The Russian space agency Roscosmos has had its share of setbacks in recent months--namely the failure of the Phobos-Grunt probe in January, along with a few failed missions in 2011--but agency chief Vladimir Popovkin announced on Thursday a program that he hopes will reinvigorate the agency: an X-Factor style search for volunteers to return to the moon for the first time since Apollo 17 in 1972. (The USSR never had any successful manned moon landings.)

Popovkin told the Russian radio station Ekho Moskovy: Man should return to the Moon. And not just like in 1969, to leave a mark. We can do important work there—such as building astrology labs and observing the Sun.

The effort is not without its detractors. Valeriy Ryumin, a former Soviet cosmonaut, told the Russian newspaper Trud that there is nothing particularly interesting on the Moon and it has been visited by both men and machines. The only reason such a project would be of interest is if a lot of money was allocated to it.

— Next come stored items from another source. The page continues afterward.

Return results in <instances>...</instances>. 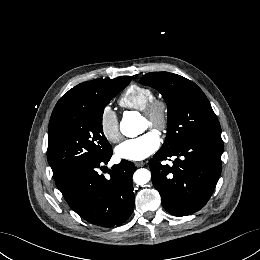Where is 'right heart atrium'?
Here are the masks:
<instances>
[{"instance_id":"right-heart-atrium-1","label":"right heart atrium","mask_w":260,"mask_h":260,"mask_svg":"<svg viewBox=\"0 0 260 260\" xmlns=\"http://www.w3.org/2000/svg\"><path fill=\"white\" fill-rule=\"evenodd\" d=\"M100 130L103 136L112 143L121 139L119 120L116 112L109 106L102 109L99 117Z\"/></svg>"}]
</instances>
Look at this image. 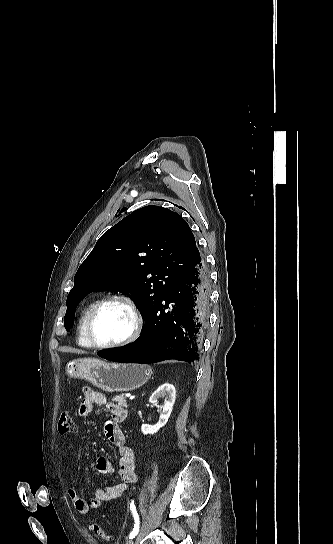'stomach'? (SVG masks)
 Returning <instances> with one entry per match:
<instances>
[{"label":"stomach","instance_id":"0dacf381","mask_svg":"<svg viewBox=\"0 0 333 544\" xmlns=\"http://www.w3.org/2000/svg\"><path fill=\"white\" fill-rule=\"evenodd\" d=\"M66 375L81 378L106 392L131 391L151 377L150 366L136 363H108L99 359H77L66 364Z\"/></svg>","mask_w":333,"mask_h":544}]
</instances>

During the Cold War, the Soviet space program was a well-funded prestige project, but after the collapse of the USSR, funding was slashed to minimal levels throughout the 1990s. The Putin and Medvedev administrations have used the nation's newfound oil and natural gas wealth to pour money into the agency in recent years—it received more than $3 billion in funding in 2011, almost triple its 2007 haul—but that hasn't stopped Roscosmos from suffering a string of prominent failures in recent months.

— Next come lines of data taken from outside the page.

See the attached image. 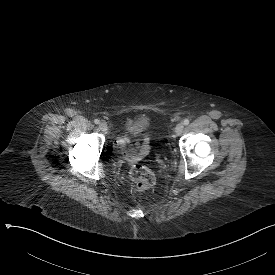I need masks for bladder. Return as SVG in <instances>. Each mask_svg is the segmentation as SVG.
I'll return each mask as SVG.
<instances>
[{
  "label": "bladder",
  "instance_id": "obj_1",
  "mask_svg": "<svg viewBox=\"0 0 275 275\" xmlns=\"http://www.w3.org/2000/svg\"><path fill=\"white\" fill-rule=\"evenodd\" d=\"M149 128V121L144 117H134L123 127V134L126 138H139L142 136L145 130Z\"/></svg>",
  "mask_w": 275,
  "mask_h": 275
}]
</instances>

The failures appear to have spurred the agency to drop its Martian ambitions and focus solely on the moon. Anatoliy Davydov, deputy chief of Roscosmos, said that after the Phobos-Grunt failure, We may need to think again about how to allocate our resources. Perhaps, we need a more specific, realistic Moon program, and do any Mars research as a part of a bigger international program.

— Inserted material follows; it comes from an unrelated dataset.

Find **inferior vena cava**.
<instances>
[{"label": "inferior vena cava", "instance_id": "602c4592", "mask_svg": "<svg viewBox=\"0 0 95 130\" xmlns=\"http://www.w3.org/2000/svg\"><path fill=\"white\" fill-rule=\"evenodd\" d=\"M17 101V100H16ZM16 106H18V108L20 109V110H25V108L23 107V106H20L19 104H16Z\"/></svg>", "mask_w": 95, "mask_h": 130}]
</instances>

The problems may not be isolated to the Mars program, however. Lev Zelenkin, who the English-language state Russian broadcaster RT describes as closely involved in both projects, said that both the lunar and Martian programs shared many design features in common, and that any failure of one program would lead to delays in the other, as Russian engineers struggle to correct the failures in time for Popovkin's ambitious 2020 goal for the first lunar landing.